中臣(藤原)鎌足:不滅の絆天智天皇にとって終生の理解者であったのが中臣鎌足です。二人の出会いは飛鳥の法興寺で行われた蹴鞠(けまり)の会でした。 天皇(当時の中大兄皇子)が靴を飛ばしてしまった際、鎌足がそれを拾い上げたことから二人の共謀が始まったとされています。 鎌足が死の淵に立った際、天皇は自ら見舞いに訪れ、それまでの功績に報いるために最高位の「大織冠」と藤原という地名に由来する姓を与えました。 これが、後に千年以上の権勢を誇る藤原氏の始まりとなったのです。

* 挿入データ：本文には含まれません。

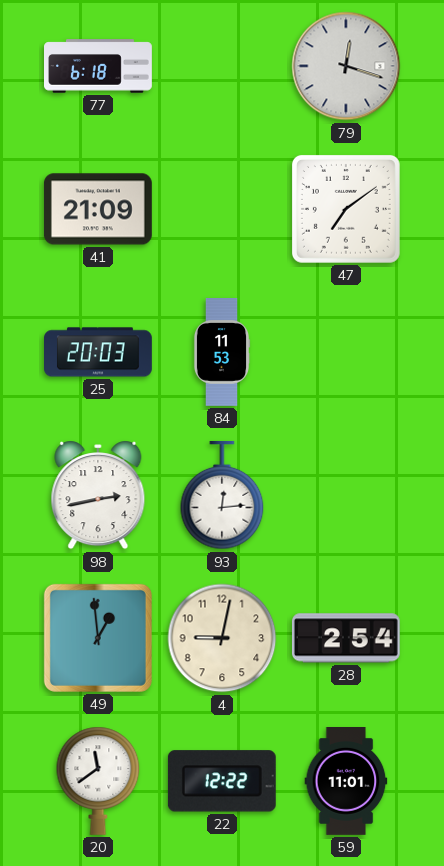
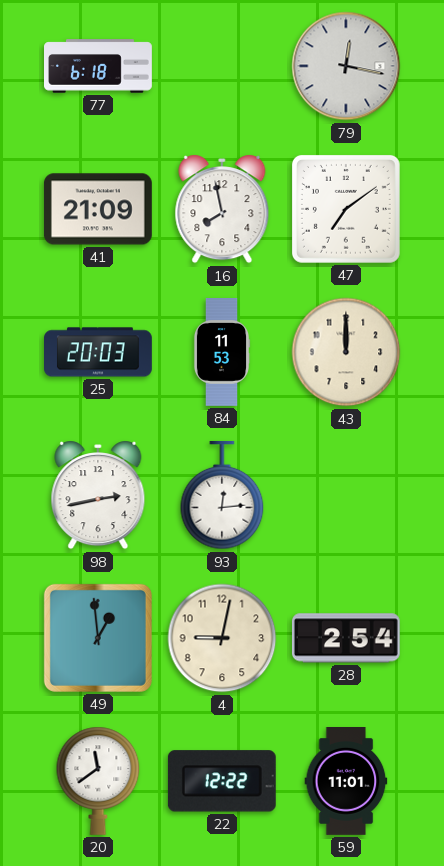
79: 12:18 -> 12:17
16: none -> 7:58
43: none -> 12:00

大海人皇子との葛藤一方で、実の弟である大海人皇子(後の天武天皇)との関係は次第に緊迫したものとなりました。 天智天皇は我が子である大友皇子に皇位を継がせるため、大海人皇子を呼び出して後継を譲るふりをして出方を試したと言われています。 大海人皇子はこれが罠であることを察知し、「私は出家して吉野で修行します」と申し出て髪を切り、辛くも難を逃れました。 この時の火種が、天皇の死後に起きた古代最大の内乱「壬申の乱」へと繋がっていくのです。

 

天智天皇の御陵は、京都の山科に位置しています。全国でも珍しい「上円下方」という独特の形状をしており、その周囲には静謐な空気が漂っています。 かつてこの地で日本の未来を憂い、果敢に改革を推し進めた一人の王の足跡に触れるとき、歴史は単なる年号の羅列ではなく、血の通った壮大な物語として私たちの心に刻まれることでしょう。

今回の「みささぎめぐり」は、いかがでしたか? 天智天皇が夢見た「法による統治」は、形を変えて現代の日本にも受け継がれています。次回は、その意志を継ぎ、さらに国家を強固にした天武天皇の物語をお届けします。またご一緒しましょう。